The answer must be an exact copy of the entries below, with no images in it.

* **DATA SUPPLIED**:

------------------------------------------------

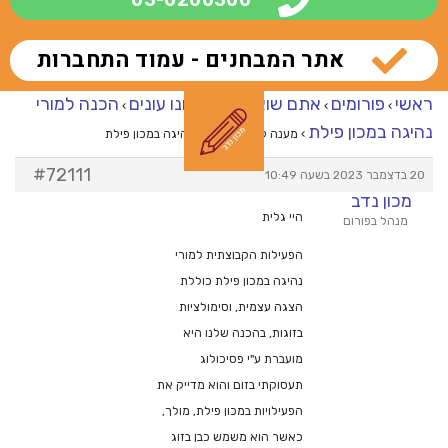
אתר המבחנים - עמוד התחברות
ראשי
פורומים
אתם שואלים – אנחנו עונים
הכנה למורי
›
›
›
נהיגה במכון פילת
›
מענה ל־הכנה למורי נהיגה במכון פילת
#72111
20 בדצמבר 2023 בשעה 10:49
מכון נדב
היי גלית
מנהל בפורום
הפעילות הקבוצתית למורי
נהיגה במכון פילת כוללת
הצגה עצמית, וסימולציות
בזוגות, בהכנה שלנו היא
מועברת ע"י פסיכולוג
תעסוקתי בזום והוא מדייק את
הפעילויות במכון פילת, מולך,
כאשר הוא משמש כבן בזוג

------------------------------------------------

* **SOLUTION FOR THIS EXERCISE**:
אתר המבחנים - עמוד התחברות
ראשי
פורומים
אתם שואלים – אנחנו עונים
הכנה למורי
›
›
›
נהיגה במכון פילת
›
מענה ל־הכנה למורי נהיגה במכון פילת
#72111
20 בדצמבר 2023 בשעה 10:49
מכון נדב
היי גלית
מנהל בפורום
הפעילות הקבוצתית למורי
נהיגה במכון פילת כוללת
הצגה עצמית, וסימולציות
בזוגות, בהכנה שלנו היא
מועברת ע"י פסיכולוג
תעסוקתי בזום והוא מדייק את
הפעילויות במכון פילת, מולך,
כאשר הוא משמש כבן בזוג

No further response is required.